[HDDS-1659] Ozone Enhancement Proposals (implemented)

Authors: Anu Enginner, Marton Elek
2019-06-07

 

Summary
Definition of the process to share new technical proposals with the Ozone community.

Problem statement

Some of the biggers features requires well defined plans before the implementation. Until now it was managed by uploading PDF design docs to selected JIRA. There are multiple problems with the current practice.

  1. There is no easy way to find existing up-to-date and outdated design docs.
  2. Design docs usually have better description of the problem that the user docs
  3. We need better tools to discuss the design docs in the development phase of the doc

We propose to follow the same process what we have now, but instead of uploading a PDF to the JIRA, create a PR to merge the proposal document to the documentation project.

Non-goals

  • Modify the existing workflow or approval process
  • Migrate existing documents
  • Make it harder to create design docs (it should be easy to support the creation of proposals for any kind of tasks)
  • Define how the design docs are handled/created before the publication (this proposal is about the publishing process)

Proposed solution

  • Open a dedicated Jira (HDDS-* but with specific component)
  • Use standard name prefix in the jira (easy to filter on the mailing list) `[OEP]
  • Create a PR to add the design doc to the current documentation
    • The content of the design can be added to the documentation (Recommended)
    • Or can be added as external reference
  • The design doc (or the summary with the reference) will be merged to the design doc folder of hadoop-hdds/docs/content/design (will be part of the docs)
  • Discuss it as before (lazy consesus, except if somebody calls for a real vote)
  • Design docs can be updated according to the changes during the implementation
  • Only the implemented design docs will be visible as part of the design docs

As a result all the design docs can be listed under the documentation page.
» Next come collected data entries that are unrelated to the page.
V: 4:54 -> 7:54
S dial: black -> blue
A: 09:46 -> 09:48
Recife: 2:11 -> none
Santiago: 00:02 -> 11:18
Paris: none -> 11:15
A good design doc has the following properties:

  1. Publicly available for anybody (Please try to avoid services which are available only with registration, eg: google docs)
  2. Archived for the future (Commit it to the source OR use apache jira or wiki)
  3. Editable later (Best format is markdown, RTF is also good. PDF has a limitation, it’s very hard to reuse the text, or create an updated design doc)
  4. Well structured to make it easy to comment any part of the document (Markdown files which are part of the pull request can be commented in the PR line by line)

Example 1: Design doc as a markdown file

The easiest way to create a design doc is to create a new markdown file in a PR and merge it to hadoop-hdds/docs/content/design.
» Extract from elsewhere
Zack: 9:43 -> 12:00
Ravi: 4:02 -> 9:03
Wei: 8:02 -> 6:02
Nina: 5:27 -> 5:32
  1. Publicly available: YES, it can be linked from Apache git or github
  2. Archived: YES, and it’s also versioned. All the change history can be tracked.
  3. Editable later: YES, as it’s just a simple text file
  4. Commentable: YES, comment can be added to each line.

Example 2: Design doc as a PDF

A very common practice of today is to create design doc on google docs and upload it to the JIRA.

  1. Publicy available: YES, anybody can download it from the Jira.
  2. Archived: YES, it’s available from Apache infra.
  3. Editable: NO, It’s harder to reuse the text to import to the docs or create a new design doc.
  4. Commentable: PARTIAL, Not as easy as a text file or the original google docs, but a good structure with numbered section may help

The format

While the first version (markdown files) are the most powerful, the second version (the existing practice) is also acceptable. In this case we propose to create a PR with adding a reference page without the content but including the link.

For example:

---
title: Ozone Security Design
summary: A comprehensive description of the security flow between server and client components.
date: 2018-02-22
jira: HDDS-4
status: implemented
author: Sanjay Radia, Jitendra Pandey, Xiaoyu Yao, Anu Engineer

## Summary

Ozone security model is based on Kerberos and similar to the Hadoop security but some of the parts are improved: for example the SCM works as a Certificate Authority and PKI based solutions are wildely used.

## Reference

For more details please check the (uploaded design doc)[https://issues.apache.org/jira/secure/attachment/12911638/HadoopStorageLayerSecurity.pdf].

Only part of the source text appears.